HSE: Hypercuboid Spline Estimator, Density Estimator & Causal Inference Engine
A high-performance Python package for non-parametric baseline estimation, smooth heteroskedastic univariate and multivariate density estimation, causal estimation, and interactive model diagnostics.
Designed for low to medium-scale and low-dimension datasets with interest in high-performance causal estimation and univariate or multivariate density modeling, hse combines flexible spline regression with hypercuboid technology to avoid overfitting without cross validation.
Package Architecture
hse consists of five unified modules:
hse.estimator.HSE: Non-parametric baseline modeling using multi-round forward knot selection and $O(N)$ hypercuboid partitioning for fast spline fitting.hse.density.HSE_Density: Smooth, non-parametric, heteroskedasticity-robust conditional density estimator ($\sigma^2 = \text{HSE}(X_{\text{var}})$) for modeling complete residual probability distributions.hse.diagnostics: Production diagnostic suite returning statistical summary tables (OLS/Logistic), 1D/2D feature fit grids with 90% data intervals, Q-Q loss plots, and residual distribution scatterplots.hse.mv_density: Multivariate, chained nonparametric density estimator returning a spline-based conditional multivariate density function.hse.hse_causal: High-performance machine learning for estimation of DAG-based causal model which takes in target and feature data with user-specification of treatment and control variables as well as functional form options for the treatment, returning causal estimates and average treatment effects.
Installation
From PyPI
pip install hse_ml
From Source
git clone https://github.com/your-repo/hse.git
cd hse
pip install -e .
Dependencies
-
numpy >= 1.20.0
-
scipy >= 1.7.0
-
pandas >= 1.3.0
-
matplotlib >= 3.4.0
-
scikit-learn >= 1.0.0
Quickstart Examples
1. Continuous Causal Inference & Counterfactual Dose-Response (hse_causal.py)
import numpy as np
import pandas as pd
from hse.hse_causal import HSECausalEstimator
# Fit Causal Estimator with treatment interactions
causal_model = HSECausalEstimator(
var_of_interest="treatment",
control=["confounder_1", "confounder_2"],
interactions="all"
)
causal_model.fit(df, depvar="outcome")
# Estimate Average Treatment Effect (ATE)

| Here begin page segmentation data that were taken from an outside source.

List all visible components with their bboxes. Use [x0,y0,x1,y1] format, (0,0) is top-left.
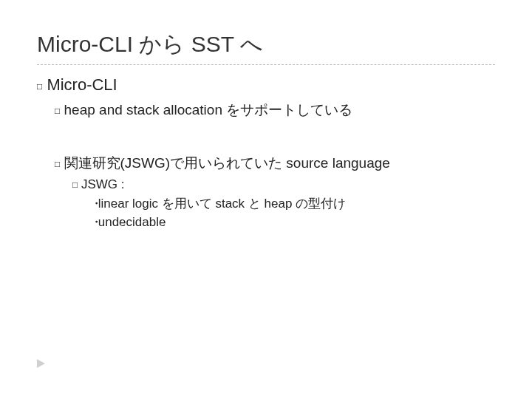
sub-heading-text: JSWG : [81,177,125,191]
sub-item-undecidable: ・ undecidable [90,214,495,231]
bullet-dot-icon: ・ [90,214,95,231]
bullet-box-icon: □ [55,106,60,116]
point-text: heap and stack allocation をサポートしている [64,102,353,117]
bullet-box-icon: □ [55,159,60,169]
point-text: 関連研究(JSWG)で用いられていた source language [64,155,390,171]
sub-item-text: undecidable [98,215,166,229]
point-heap-stack: □ heap and stack allocation をサポートしている [55,100,495,120]
sub-heading-jswg: □ JSWG : [72,177,495,192]
sub-item-text: linear logic を用いて stack と heap の型付け [98,197,346,211]
slide: Micro-CLI から SST へ □ Micro-CLI □ heap an… [0,0,532,399]
slide-title: Micro-CLI から SST へ [37,30,495,65]
bullet-box-icon: □ [37,81,42,92]
point-related-work: □ 関連研究(JSWG)で用いられていた source language [55,154,495,173]
bullet-dot-icon: ・ [90,195,95,212]
sub-item-linear-logic: ・ linear logic を用いて stack と heap の型付け [90,195,495,212]
bullet-box-icon: □ [72,180,78,190]
heading-micro-cli: □ Micro-CLI [37,75,495,95]
corner-arrow-icon [37,359,45,368]
spacer [37,124,495,151]
heading-text: Micro-CLI [47,75,117,94]
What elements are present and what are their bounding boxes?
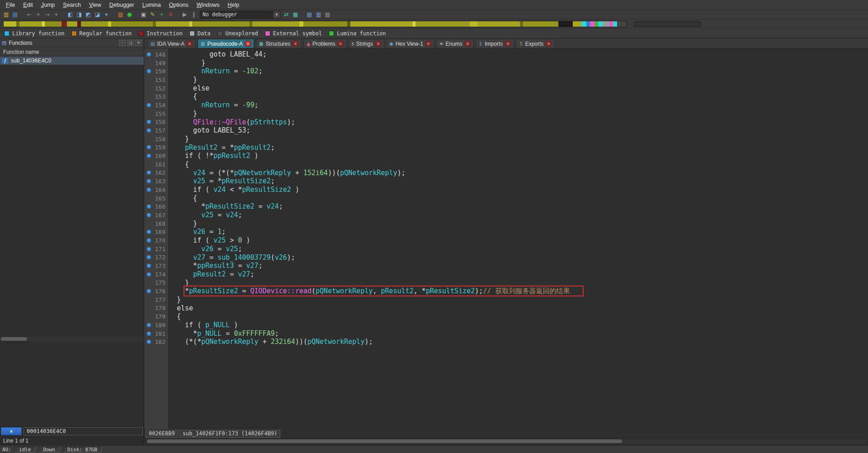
code-line-169[interactable]: 169 v26 = 1;: [144, 228, 868, 236]
code-line-159[interactable]: 159 pResult2 = *ppResult2;: [144, 143, 868, 152]
code-line-180[interactable]: 180 if ( p_NULL ): [144, 321, 868, 329]
chevron-down-icon[interactable]: ▾: [273, 11, 280, 18]
nav-back-menu-icon[interactable]: ▾: [34, 11, 42, 19]
tab-hex-view-1[interactable]: ◉Hex View-1✕: [386, 39, 434, 48]
code-line-153[interactable]: 153 {: [144, 92, 868, 101]
navigation-band[interactable]: [3, 21, 627, 27]
menu-help[interactable]: Help: [224, 0, 244, 10]
navigation-band-overview[interactable]: [633, 21, 701, 27]
code-line-156[interactable]: 156 QFile::~QFile(pStrhttps);: [144, 118, 868, 127]
code-line-164[interactable]: 164 if ( v24 < *pResultSize2 ): [144, 186, 868, 194]
code-line-166[interactable]: 166 *pResultSize2 = v24;: [144, 202, 868, 211]
code-line-154[interactable]: 154 nReturn = -99;: [144, 101, 868, 110]
breakpoint-dot-icon[interactable]: [147, 272, 151, 277]
breakpoint-dot-icon[interactable]: [147, 289, 151, 293]
menu-windows[interactable]: Windows: [193, 0, 224, 10]
code-line-155[interactable]: 155 }: [144, 110, 868, 118]
start-process-icon[interactable]: ▶: [180, 11, 189, 19]
code-line-182[interactable]: 182 (*(*pQNetworkReply + 232i64))(pQNetw…: [144, 338, 868, 346]
debugger-windows-icon[interactable]: ▦: [291, 11, 300, 19]
open-names-icon[interactable]: ◪: [93, 11, 102, 19]
attach-debugger-icon[interactable]: ⇄: [282, 11, 291, 19]
tab-close-icon[interactable]: ✕: [546, 41, 552, 47]
breakpoint-dot-icon[interactable]: [147, 213, 151, 217]
code-line-167[interactable]: 167 v25 = v24;: [144, 211, 868, 219]
breakpoint-dot-icon[interactable]: [147, 69, 151, 73]
pseudocode-view[interactable]: 148 goto LABEL_44;149 }150 nReturn = -10…: [144, 48, 868, 429]
function-name-column-header[interactable]: Function name: [0, 48, 144, 57]
tab-close-icon[interactable]: ✕: [465, 41, 471, 47]
tab-imports[interactable]: ↧Imports✕: [476, 39, 514, 48]
code-line-176[interactable]: 176 *pResultSize2 = QIODevice::read(pQNe…: [144, 287, 868, 296]
breakpoint-dot-icon[interactable]: [147, 145, 151, 149]
nav-back-icon[interactable]: ←: [25, 11, 33, 19]
code-line-168[interactable]: 168 }: [144, 219, 868, 228]
code-line-150[interactable]: 150 nReturn = -102;: [144, 67, 868, 76]
menu-options[interactable]: Options: [165, 0, 193, 10]
maximize-window-icon[interactable]: ❏: [127, 40, 134, 46]
recent-scripts-icon[interactable]: ▤: [305, 11, 314, 19]
breakpoint-dot-icon[interactable]: [147, 171, 151, 175]
breakpoint-dot-icon[interactable]: [147, 230, 151, 234]
tab-exports[interactable]: ↥Exports✕: [516, 39, 555, 48]
open-strings-icon[interactable]: ◨: [75, 11, 84, 19]
breakpoint-dot-icon[interactable]: [147, 340, 151, 344]
code-line-160[interactable]: 160 if ( !*ppResult2 ): [144, 152, 868, 160]
search-icon[interactable]: ⌖: [102, 11, 111, 19]
menu-debugger[interactable]: Debugger: [105, 0, 138, 10]
tab-structures[interactable]: ▦Structures✕: [256, 39, 302, 48]
code-line-173[interactable]: 173 *ppResult3 = v27;: [144, 262, 868, 270]
address-field[interactable]: 00014036E4C0: [24, 427, 143, 435]
menu-view[interactable]: View: [85, 0, 105, 10]
address-clear-button[interactable]: ✕: [1, 427, 22, 435]
menu-search[interactable]: Search: [59, 0, 85, 10]
tab-close-icon[interactable]: ✕: [505, 41, 511, 47]
menu-file[interactable]: File: [2, 0, 19, 10]
debugger-select[interactable]: No debugger▾: [200, 11, 280, 19]
lumina-icon[interactable]: ●: [125, 11, 134, 19]
script-command-icon[interactable]: ▥: [314, 11, 323, 19]
breakpoint-dot-icon[interactable]: [147, 264, 151, 268]
code-line-148[interactable]: 148 goto LABEL_44;: [144, 50, 868, 59]
close-window-icon[interactable]: ✕: [135, 40, 142, 46]
new-desktop-icon[interactable]: ▥: [2, 11, 10, 19]
scrollbar-thumb[interactable]: [1, 337, 27, 341]
code-line-149[interactable]: 149 }: [144, 59, 868, 67]
code-line-161[interactable]: 161 {: [144, 160, 868, 169]
add-function-icon[interactable]: +: [157, 11, 166, 19]
breakpoint-dot-icon[interactable]: [147, 323, 151, 327]
restore-window-icon[interactable]: ▫: [119, 40, 126, 46]
colors-icon[interactable]: ▨: [116, 11, 125, 19]
tab-close-icon[interactable]: ✕: [245, 41, 251, 47]
cancel-icon[interactable]: ✕: [166, 11, 175, 19]
code-line-165[interactable]: 165 {: [144, 194, 868, 203]
tab-pseudocode-a[interactable]: ▥Pseudocode-A✕: [198, 39, 254, 48]
code-line-171[interactable]: 171 v26 = v25;: [144, 245, 868, 253]
tab-close-icon[interactable]: ✕: [425, 41, 431, 47]
breakpoint-dot-icon[interactable]: [147, 238, 151, 243]
code-line-175[interactable]: 175 }: [144, 279, 868, 287]
breakpoint-dot-icon[interactable]: [147, 103, 151, 107]
breakpoint-dot-icon[interactable]: [147, 52, 151, 57]
code-line-157[interactable]: 157 goto LABEL_53;: [144, 126, 868, 135]
nav-forward-menu-icon[interactable]: ▾: [52, 11, 61, 19]
tab-close-icon[interactable]: ✕: [292, 41, 298, 47]
menu-lumina[interactable]: Lumina: [138, 0, 165, 10]
tab-strings[interactable]: sStrings✕: [349, 39, 385, 48]
tab-enums[interactable]: ≡Enums✕: [436, 39, 474, 48]
code-line-152[interactable]: 152 else: [144, 84, 868, 93]
breakpoint-dot-icon[interactable]: [147, 247, 151, 251]
menu-edit[interactable]: Edit: [19, 0, 37, 10]
scrollbar-thumb[interactable]: [147, 439, 622, 443]
breakpoint-dot-icon[interactable]: [147, 332, 151, 336]
breakpoint-dot-icon[interactable]: [147, 205, 151, 209]
breakpoint-dot-icon[interactable]: [147, 129, 151, 133]
pause-process-icon[interactable]: ∥: [189, 11, 198, 19]
code-line-179[interactable]: 179{: [144, 312, 868, 321]
patch-icon[interactable]: ▣: [139, 11, 148, 19]
tab-problems[interactable]: ▲Problems✕: [303, 39, 346, 48]
open-segments-icon[interactable]: ◩: [84, 11, 93, 19]
function-row[interactable]: ƒsub_14036E4C0: [0, 57, 144, 65]
output-window-icon[interactable]: ▧: [323, 11, 332, 19]
breakpoint-dot-icon[interactable]: [147, 188, 151, 192]
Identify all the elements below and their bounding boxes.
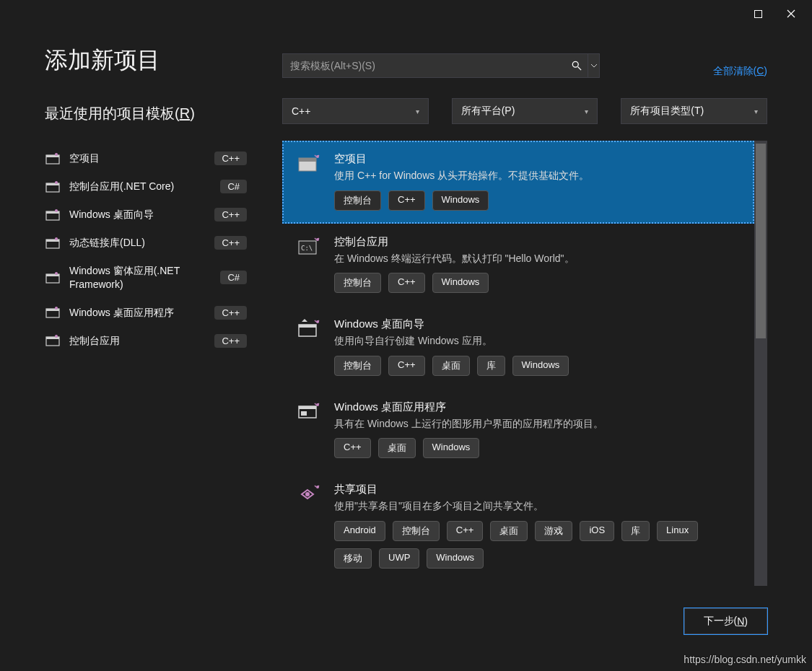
- template-tag: 库: [477, 356, 505, 376]
- svg-point-16: [55, 272, 58, 275]
- project-icon: [45, 180, 61, 193]
- titlebar: [0, 0, 812, 27]
- template-tag: 控制台: [393, 521, 440, 541]
- template-description: 使用 C++ for Windows 从头开始操作。不提供基础文件。: [334, 169, 740, 183]
- template-item[interactable]: C:\控制台应用在 Windows 终端运行代码。默认打印 "Hello Wor…: [282, 224, 754, 307]
- language-badge: C#: [220, 180, 247, 193]
- recent-item[interactable]: 控制台应用C++: [45, 327, 247, 355]
- template-icon: [297, 317, 323, 339]
- template-item[interactable]: Windows 桌面应用程序具有在 Windows 上运行的图形用户界面的应用程…: [282, 389, 754, 472]
- chevron-down-icon: ▾: [585, 108, 588, 115]
- template-item[interactable]: Windows 桌面向导使用向导自行创建 Windows 应用。控制台C++桌面…: [282, 306, 754, 389]
- template-tag: C++: [334, 438, 371, 458]
- template-icon: [297, 483, 323, 504]
- recent-template-list: 空项目C++控制台应用(.NET Core)C#Windows 桌面向导C++动…: [45, 144, 247, 355]
- svg-point-13: [55, 237, 58, 240]
- svg-point-7: [55, 181, 58, 184]
- svg-text:C:\: C:\: [301, 245, 313, 252]
- clear-all-pre: 全部清除(: [713, 65, 757, 76]
- template-tags: Android控制台C++桌面游戏iOS库Linux移动UWPWindows: [334, 521, 740, 569]
- template-description: 使用向导自行创建 Windows 应用。: [334, 334, 740, 348]
- chevron-down-icon: ▾: [754, 108, 758, 115]
- svg-rect-33: [299, 406, 316, 409]
- template-body: 控制台应用在 Windows 终端运行代码。默认打印 "Hello World"…: [334, 235, 740, 294]
- template-tags: 控制台C++Windows: [334, 190, 740, 211]
- recent-item-label: 控制台应用(.NET Core): [69, 180, 211, 193]
- template-icon: [297, 400, 323, 422]
- template-tag: 控制台: [334, 273, 381, 293]
- template-list: 空项目使用 C++ for Windows 从头开始操作。不提供基础文件。控制台…: [282, 141, 754, 586]
- template-tag: Windows: [432, 273, 489, 293]
- recent-item-label: 动态链接库(DLL): [69, 236, 206, 250]
- template-tag: 桌面: [378, 438, 416, 458]
- template-tag: Windows: [512, 356, 569, 376]
- filter-row: C++ ▾ 所有平台(P) ▾ 所有项目类型(T) ▾: [282, 98, 767, 124]
- template-item[interactable]: 共享项目使用"共享条目"项目在多个项目之间共享文件。Android控制台C++桌…: [282, 471, 754, 582]
- template-description: 具有在 Windows 上运行的图形用户界面的应用程序的项目。: [334, 417, 740, 431]
- clear-all-key: C: [756, 65, 764, 76]
- project-icon: [45, 334, 61, 347]
- svg-rect-34: [301, 411, 307, 416]
- template-tags: 控制台C++桌面库Windows: [334, 356, 740, 376]
- filter-type-dropdown[interactable]: 所有项目类型(T) ▾: [621, 98, 767, 124]
- recent-item[interactable]: Windows 桌面向导C++: [45, 201, 247, 229]
- svg-rect-24: [299, 158, 316, 162]
- template-tag: 移动: [334, 548, 372, 569]
- scrollbar[interactable]: [754, 141, 767, 586]
- template-title: 控制台应用: [334, 235, 740, 249]
- recent-item[interactable]: 空项目C++: [45, 144, 247, 172]
- template-tags: 控制台C++Windows: [334, 273, 740, 293]
- next-button[interactable]: 下一步(N): [684, 608, 767, 634]
- filter-type-label: 所有项目类型(T): [630, 105, 704, 118]
- recent-item[interactable]: 动态链接库(DLL)C++: [45, 229, 247, 257]
- template-tag: 库: [621, 521, 650, 541]
- clear-all-post: ): [764, 65, 767, 76]
- close-button[interactable]: [774, 2, 808, 25]
- template-icon: C:\: [297, 235, 323, 257]
- maximize-button[interactable]: [741, 2, 774, 25]
- template-tag: C++: [388, 356, 425, 376]
- template-tag: 桌面: [432, 356, 470, 376]
- recent-item-label: 空项目: [69, 152, 206, 165]
- project-icon: [45, 237, 61, 250]
- recent-item[interactable]: 控制台应用(.NET Core)C#: [45, 172, 247, 201]
- search-box[interactable]: [282, 53, 600, 78]
- filter-language-label: C++: [292, 105, 310, 117]
- language-badge: C++: [214, 236, 247, 250]
- template-tag: Windows: [427, 548, 484, 569]
- watermark-text: https://blog.csdn.net/yumkk: [684, 654, 806, 665]
- template-tag: C++: [388, 190, 425, 211]
- template-item[interactable]: 空项目使用 C++ for Windows 从头开始操作。不提供基础文件。控制台…: [282, 141, 754, 224]
- recent-item-label: 控制台应用: [69, 334, 206, 348]
- template-body: 空项目使用 C++ for Windows 从头开始操作。不提供基础文件。控制台…: [334, 152, 740, 211]
- recent-item-label: Windows 窗体应用(.NET Framework): [69, 264, 211, 291]
- template-icon: [297, 152, 323, 174]
- language-badge: C#: [220, 271, 247, 284]
- template-title: 空项目: [334, 152, 740, 166]
- svg-point-22: [55, 335, 58, 338]
- template-tag: C++: [447, 521, 484, 541]
- template-list-area: 空项目使用 C++ for Windows 从头开始操作。不提供基础文件。控制台…: [282, 141, 767, 586]
- template-tag: UWP: [379, 548, 419, 569]
- page-title: 添加新项目: [45, 45, 160, 76]
- clear-all-link[interactable]: 全部清除(C): [713, 65, 767, 78]
- language-badge: C++: [214, 152, 247, 165]
- template-tag: 桌面: [490, 521, 528, 541]
- recent-item[interactable]: Windows 窗体应用(.NET Framework)C#: [45, 257, 247, 299]
- template-description: 使用"共享条目"项目在多个项目之间共享文件。: [334, 499, 740, 514]
- project-icon: [45, 306, 61, 319]
- search-icon[interactable]: [566, 54, 588, 77]
- template-item[interactable]: 动态链接库(DLL)生成可在多个正在运行的 Windows 应用之间共享的 .d…: [282, 582, 754, 586]
- search-input[interactable]: [283, 54, 566, 77]
- dialog-window: 添加新项目 全部清除(C) C++ ▾ 所有平台(P) ▾ 所有项目类型(T) …: [0, 0, 812, 671]
- template-tags: C++桌面Windows: [334, 438, 740, 458]
- filter-platform-dropdown[interactable]: 所有平台(P) ▾: [452, 98, 598, 124]
- project-icon: [45, 209, 61, 222]
- recent-item[interactable]: Windows 桌面应用程序C++: [45, 299, 247, 327]
- filter-language-dropdown[interactable]: C++ ▾: [282, 98, 429, 124]
- recent-heading: 最近使用的项目模板(R): [45, 104, 195, 123]
- template-title: Windows 桌面向导: [334, 317, 740, 331]
- search-dropdown-icon[interactable]: [588, 54, 599, 77]
- template-tag: 游戏: [535, 521, 572, 541]
- scrollbar-thumb[interactable]: [756, 144, 766, 338]
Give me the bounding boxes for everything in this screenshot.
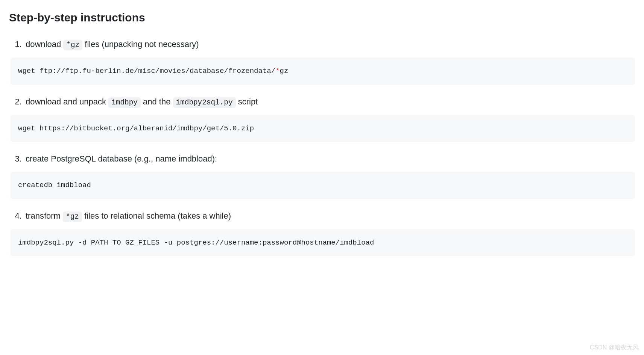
step-item: transform *gz files to relational schema…	[24, 210, 635, 257]
code-block[interactable]: wget ftp://ftp.fu-berlin.de/misc/movies/…	[11, 57, 635, 85]
steps-list: download *gz files (unpacking not necess…	[9, 38, 635, 256]
step-text-before: create PostgreSQL database (e.g., name i…	[26, 154, 217, 163]
inline-code: imdbpy	[108, 97, 141, 108]
code-text: createdb imdbload	[18, 181, 91, 189]
step-item: download and unpack imdbpy and the imdbp…	[24, 95, 635, 142]
inline-code: *gz	[63, 211, 82, 222]
step-item: download *gz files (unpacking not necess…	[24, 38, 635, 85]
code-text: imdbpy2sql.py -d PATH_TO_GZ_FILES -u pos…	[18, 239, 374, 247]
code-block[interactable]: createdb imdbload	[11, 172, 635, 199]
step-text: transform *gz files to relational schema…	[26, 211, 231, 221]
step-text-before: transform	[26, 211, 63, 221]
code-block[interactable]: imdbpy2sql.py -d PATH_TO_GZ_FILES -u pos…	[11, 229, 635, 257]
step-text: create PostgreSQL database (e.g., name i…	[26, 154, 217, 163]
step-text-before: download	[26, 39, 63, 49]
inline-code: imdbpy2sql.py	[173, 97, 236, 108]
step-text-mid: files to relational schema (takes a whil…	[82, 211, 231, 221]
code-text-highlight: *	[275, 67, 279, 75]
step-text: download and unpack imdbpy and the imdbp…	[26, 97, 258, 106]
step-text-mid: and the	[141, 97, 173, 106]
inline-code: *gz	[63, 40, 82, 50]
step-text: download *gz files (unpacking not necess…	[26, 39, 199, 49]
code-text: gz	[280, 67, 289, 75]
code-block[interactable]: wget https://bitbucket.org/alberanid/imd…	[11, 115, 635, 142]
step-text-before: download and unpack	[26, 97, 108, 106]
code-text: wget ftp://ftp.fu-berlin.de/misc/movies/…	[18, 67, 275, 75]
code-text: wget https://bitbucket.org/alberanid/imd…	[18, 124, 254, 133]
step-item: create PostgreSQL database (e.g., name i…	[24, 153, 635, 199]
step-text-mid: files (unpacking not necessary)	[82, 39, 199, 49]
section-heading: Step-by-step instructions	[9, 9, 635, 29]
step-text-after: script	[236, 97, 258, 106]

ate = causal_model.estimate_treatment_effect(df)
print(f"Population ATE: {ate['average_treatment_effect']:.4f}")
# Print diagnostic statistical summary table
causal_model.summary(df)
2. Heteroskedastic Conditional Density Estimation (density.py)
import numpy as np
from hse.density import HSE_Density
from hse.estimator import HSE
# Fit base mean model
base_model = HSE().fit(X, y)
# Fit conditional density estimator on residuals
density = HSE_Density(base_estimator=base_model)
density.fit(X=X, y=y)
# Plot conditional PDF in a single function call
density.plot_density(X[0:1])
# Generate Monte Carlo draws and evaluate 37th percentile target
samples = density.rvs(X[0:1], size=1000)
q37 = density.predict_ppf(X[0:1], q=0.37)
3. Model Diagnostics & Statistical Summaries (diagnostics.py)
from hse.estimator import HSE
from hse.diagnostics import print_statistical_summary, plot_feature_fits, plot_qq_diagnostics
# Fit base spline estimator
model = HSE().fit(X, y)
# Print full OLS statistical summary
print_statistical_summary(model, X, y)
# Plot binned feature fits with 90% data confidence intervals
plot_feature_fits(model, X, y, target_feature=0)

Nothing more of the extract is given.